By offering a company car to any employee earning more than £8,500 pa or any director, it will mean that they will incur a taxable Benefit in Kind (BIK) – for further details see Car Taxation – Employee, as an alternative you could offer your employees an increase in salary to ‘opt out’ and purchase their own cars, this could mean the company makes savings on:-

  • Time spent on purchasing and managing the fleet
  • Administration and tax reporting
  • Class 1A NIC on the Benefit in Kind
  • Acquisition and funding cost
  • Maintenance and servicing costs as well as Road Fund Licence and Insurance

But you have to consider what will you need to offer your employees:

Additional salary – the net amount after tax, plus the savings they will make by not paying Benefit in Kind tax will need to be sufficient for them to fully run a car on contract including maintenance, insurance etc. to be able keep them as satisfied employees.

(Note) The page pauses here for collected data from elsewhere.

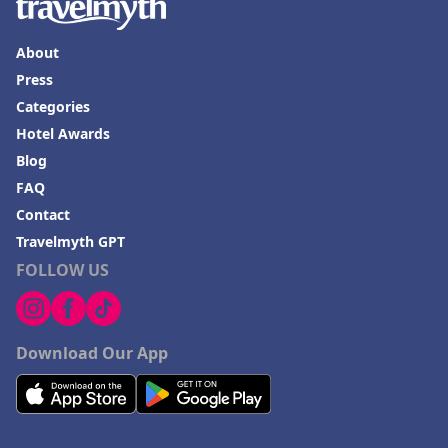
About
Press
Categories
Hotel Awards
Blog
FAQ
Contact
Travelmyth GPT
FOLLOW US
Download Our App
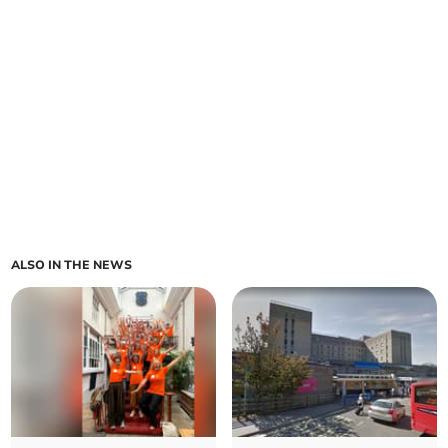
ALSO IN THE NEWS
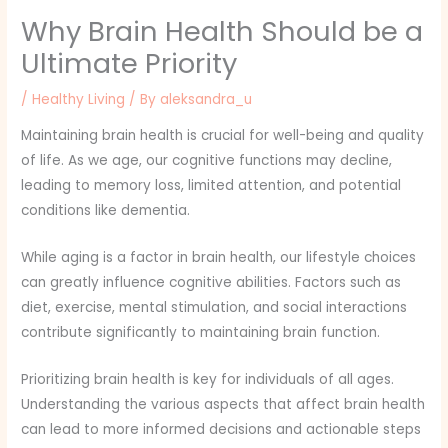
Why Brain Health Should be a
Ultimate Priority
/
Healthy Living
/ By
aleksandra_u
Maintaining brain health is crucial for well-being and quality
of life. As we age, our cognitive functions may decline,
leading to memory loss, limited attention, and potential
conditions like dementia.
While aging is a factor in brain health, our lifestyle choices
can greatly influence cognitive abilities. Factors such as
diet, exercise, mental stimulation, and social interactions
contribute significantly to maintaining brain function.
Prioritizing brain health is key for individuals of all ages.
Understanding the various aspects that affect brain health
can lead to more informed decisions and actionable steps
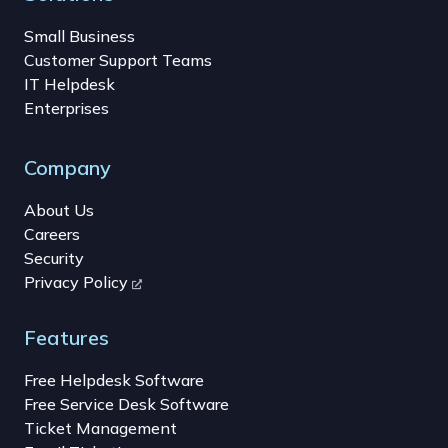
Small Business
Customer Support Teams
IT Helpdesk
Enterprises
Company
About Us
Careers
Security
Privacy Policy
Features
Free Helpdesk Software
Free Service Desk Software
Ticket Management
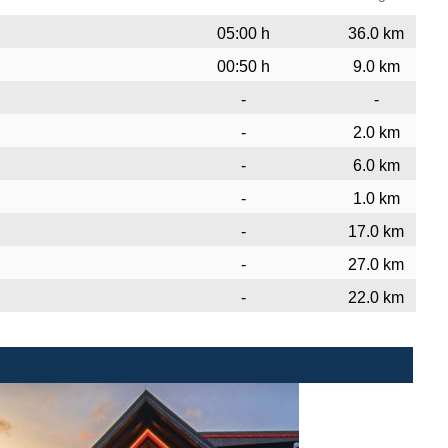
05:00 h
36.0 km
00:50 h
9.0 km
-
-
-
2.0 km
-
6.0 km
-
1.0 km
-
17.0 km
-
27.0 km
-
22.0 km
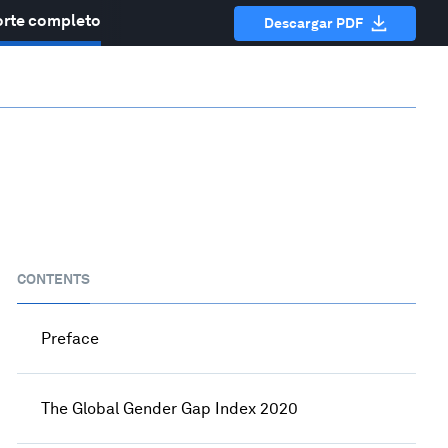
rte completo
Descargar PDF
CONTENTS
Preface
The Global Gender Gap Index 2020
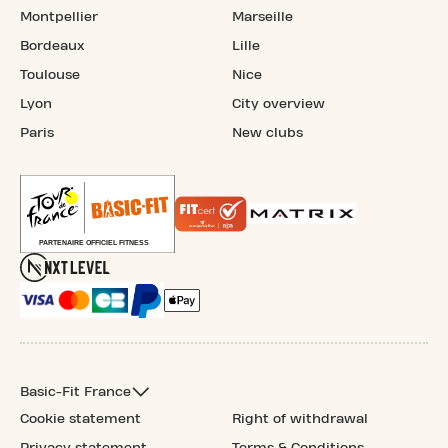
Montpellier
Marseille
Bordeaux
Lille
Toulouse
Nice
Lyon
City overview
Paris
New clubs
Basic-Fit France
Cookie statement
Right of withdrawal
Privacy statement
Terms & Conditions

We find most employees ‘dissatisfaction’ with any company car scheme is the fact that they feel they are paying too much tax – most forget that the Inland Revenue would most probably take as much, if not more, from any increase in salary – a well researched lower emission vehicle may be all that is required to halve their tax bill as well as reduce your NI bill and possibly increase the amount of Capital Allowances you can offset against Corporation Tax.

Free Fuel

Are you still offering this to your employees? Are you aware how much this costs, the driver and you? The Government have purposely made this benefit very expensive as they feel this encourages driving unnecessary miles and hence increases Co2 and your carbon footprint. In practice it could be cheaper for your employee NOT to have free fuel, straight away dramatically decreasing these tax bills and could also save you all the cost of the fuel and National Insurance!

Health and Safety regulations mean that you, as the employer, are still legally responsible for the safety of their car. How will you check that the car is safe and regularly serviced? As well as the implications of the Corporate Manslaughter and Corporate Homicide Act

Please feel free to contact us to discuss your options.

Vat Taxation

Anyone whose personal use of a van is purely incidental, does not have to pay any BIK.
If personal use is allowed you will then pay tax based on a flat rate BIK of £3,000 plus £564 if you receive free personal fuel.

Incidental use is not 100% clarified by the Inland Revenue but, for instance, whereas parking your company car at home (where you at least have the ability to drive on personal use) would involve a BIK charge, driving your company van between home and work will not incur a charge.

The definition of commercial vehicle always used to be clear cut – 1 row of seats and no side windows behind the driver. When double cab pick-ups and vans entered the market, for a time, technically, they would not have been seen as commercial vehicles.

In 2000 this was clarified and they are now classed as a commercial vehicle even with rear seats and side windows, as long as they have the ability to carry 1 tonne, (all double cabs in the UK will have been built to this criteria) and are built primarily to carry goods rather than passengers.

Vehicles and Vat

On this page you will be able to find information regarding cars and commercials (vans) and the effect on them of VAT. This page will cover the basics, for any more complicated questions please feel free to telephone us.


When someone purchases a car, VAT is included in the price @20%. Unless you can prove to the Inland Revenue that the vehicle is used 100% for business use, no VAT is reclaimable. 100% business use is not easy to prove and is normally only achieved by such businesses as driving schools and self-drive hire companies etc. A comprehensive mileage log needs to be maintained showing every trip, the vehicle must be a pool car and can’t be allocated to one individual and the vehicle must always be kept at the business premises i.e. never stored at the directors or employees home.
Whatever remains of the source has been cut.